I liked him a lot yesterday. He was talking about Topgolf or Dave & Buster's. We have nothing in common with these businesses. We are 70%+ subscription. Our customer is using the club 12, 13 times per month. They just aren't going anywhere. They're not going to. This is their life. This is their social community. This is their habits. This is their exercise. This is their nutrition. They're not going anywhere. So every move we made this last four or five years was a move to focus on creating that visits per club, that engagement. And those visits per club result in more membership. And how we changed the equation, we deliberately decided to go to fewer memberships per club than we used to do in the past. That's leveled off now, and we are in an equilibrium from here going forward.

Memberships should grow as we grow more units. But we traded this proposition.

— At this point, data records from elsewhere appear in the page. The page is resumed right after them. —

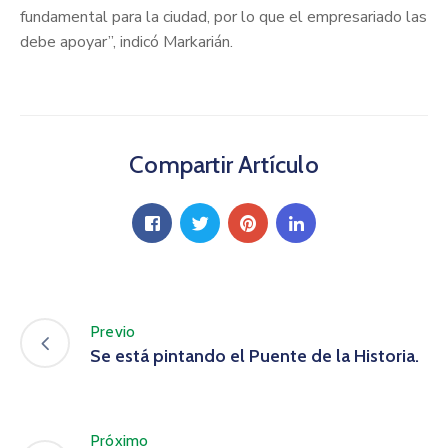
fundamental para la ciudad, por lo que el empresariado las
debe apoyar”, indicó Markarián.
Compartir Artículo
Previo
Se está pintando el Puente de la Historia.
Próximo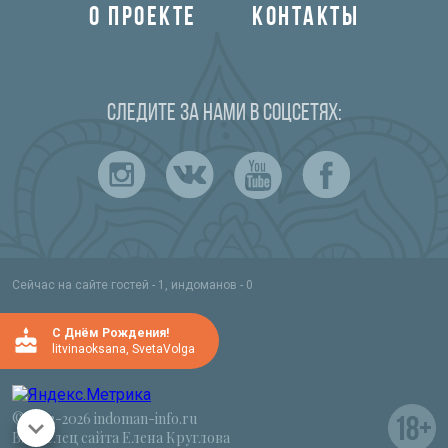
О ПРОЕКТЕ
КОНТАКТЫ
Следите за нами в соцсетях:
Сейчас на сайте гостей - 1, индоманов - 0
C Днём Рождения!
litvinaoksana
,
SvetaVolga
© 2012-2026 indoman-info.ru
Владелец сайта Елена Круглова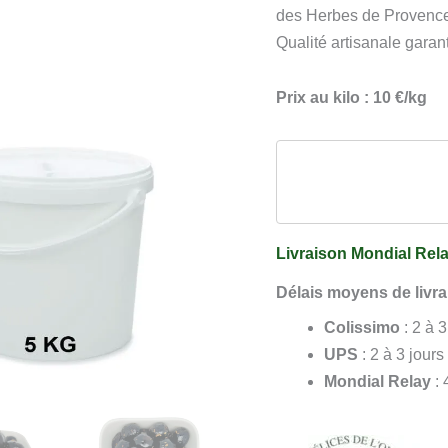
Noires
des Herbes de Provence,
Aux
Qualité artisanale garant
Herbes
Seau
Prix au kilo : 10 €/kg
de
5
kg
Livraison Mondial Rela
Délais moyens de livra
Colissimo
: 2 à 
UPS
: 2 à 3 jours
Mondial Relay
: 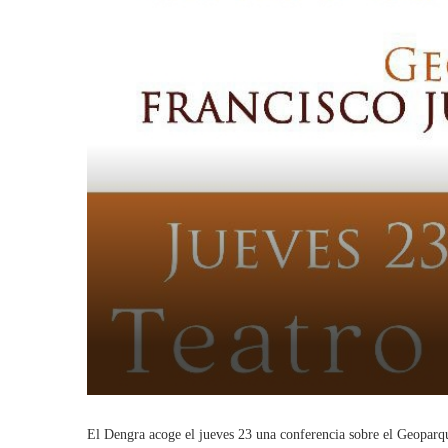
El Dengra acoge el jueves 23 una conferencia sobre el Geoparq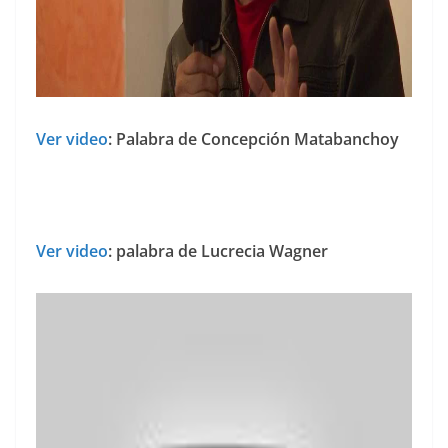
Ver video
: Palabra de Concepción Matabanchoy
Ver video
: palabra de Lucrecia Wagner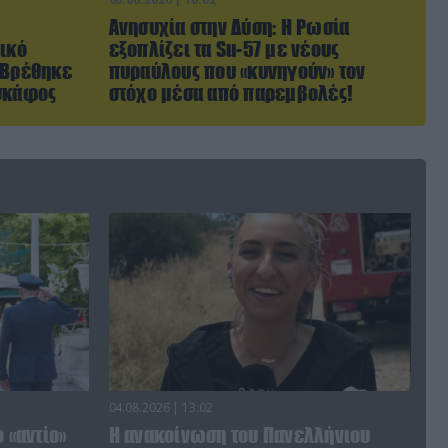
Ανησυχία στην Δύση: H Ρωσία
ικό
εξοπλίζει τα Su-57 με νέους
 Βρέθηκε
πυραύλους που «κυνηγούν» τον
οσκάφος
στόχο μέσα από παρεμβολές!
04.08.2026 | 13:02
 «αντίο»
Η ανακοίνωση του Πανελλήνιου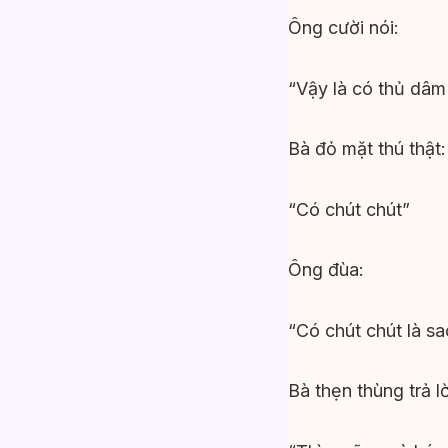
Ông cười nói:
“Vậy là có thủ dâm
Bà đỏ mặt thú thật:
“Có chút chút”
Ông đùa:
“Có chút chút là sa
Bà thẹn thùng trả lờ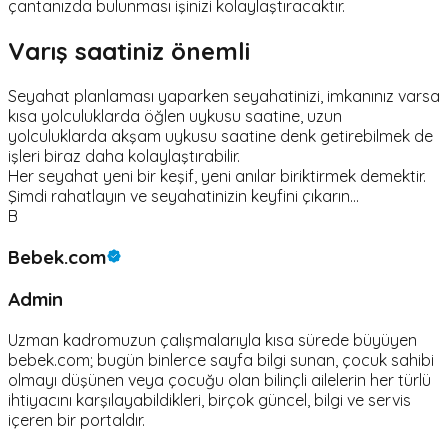
çantanızda bulunması işinizi kolaylaştıracaktır.
Varış saatiniz önemli
Seyahat planlaması yaparken seyahatinizi, imkanınız varsa
kısa yolculuklarda öğlen uykusu saatine, uzun
yolculuklarda akşam uykusu saatine denk getirebilmek de
işleri biraz daha kolaylaştırabilir.
Her seyahat yeni bir keşif, yeni anılar biriktirmek demektir.
Şimdi rahatlayın ve seyahatinizin keyfini çıkarın...
B
Bebek.com
Admin
Uzman kadromuzun çalışmalarıyla kısa sürede büyüyen
bebek.com; bugün binlerce sayfa bilgi sunan, çocuk sahibi
olmayı düşünen veya çocuğu olan bilinçli ailelerin her türlü
ihtiyacını karşılayabildikleri, birçok güncel, bilgi ve servis
içeren bir portaldır.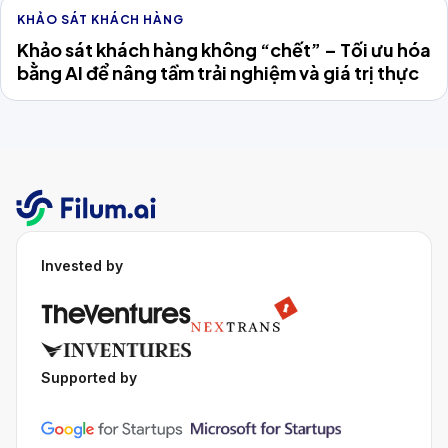
KHẢO SÁT KHÁCH HÀNG
Khảo sát khách hàng không “chết” – Tối ưu hóa
bằng AI để nâng tầm trải nghiệm và giá trị thực
Invested by
Supported by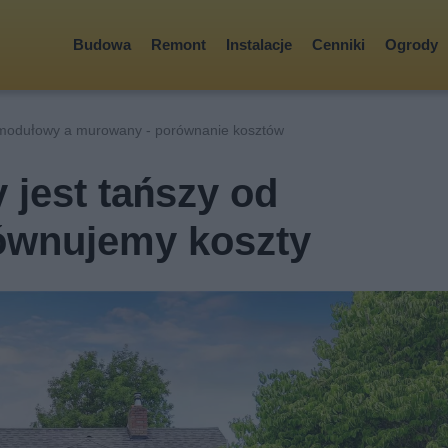
Budowa
Remont
Instalacje
Cenniki
Ogrody
odułowy a murowany - porównanie kosztów
jest tańszy od
wnujemy koszty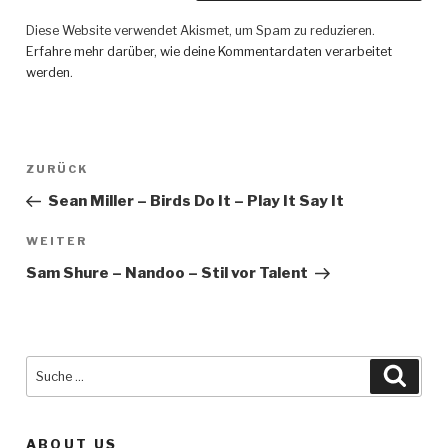
Diese Website verwendet Akismet, um Spam zu reduzieren.
Erfahre mehr darüber, wie deine Kommentardaten verarbeitet
werden
.
Beitragsnavigation
ZURÜCK
Vorheriger
Beitrag
Sean Miller – Birds Do It – Play It Say It
WEITER
Nächster
Beitrag
Sam Shure – Nandoo – Stil vor Talent
Suche
Such
nach:
ABOUT US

We brought in fewer members, having them use the club a lot more, where the visits per club pretty much caught up with the high levels of 2019 by the back half of 2023. So mission accomplished. We got to where we wanted to by that time. Now, the price per membership has become the misunderstanding. Everybody thinks we achieved all of our success because price, price, price. They're wrong. The price per visit was actually increased over the last several years, less than accumulated inflation. So the actual value proposition went from good, great, to even better over the last four or five years. And if the result of that is not understood by any other measure than retention, in any subscription business, retention is the most important KPI.

We are now delivering in 2024 the highest retention in our subscription in the history of a company with the great track records we've had. And that retention will only get better in the years to come. So 2025 will be better than 2024. The business model that we are executing now is the most homogeneous, higher-end leisure brand that is in subscription business. It's the best execution of everything we've done in the last 30 years, and results are speaking. We have the highest EBITDA margin. We have the highest revenue per sq ft. We have the highest engagement, highest retention. So when you look at this, this is exactly what we have laid out for that: optimize membership levels, enhance the member experience, expand programming. We are now at a point where we are able to put more and more clubs on waitlist.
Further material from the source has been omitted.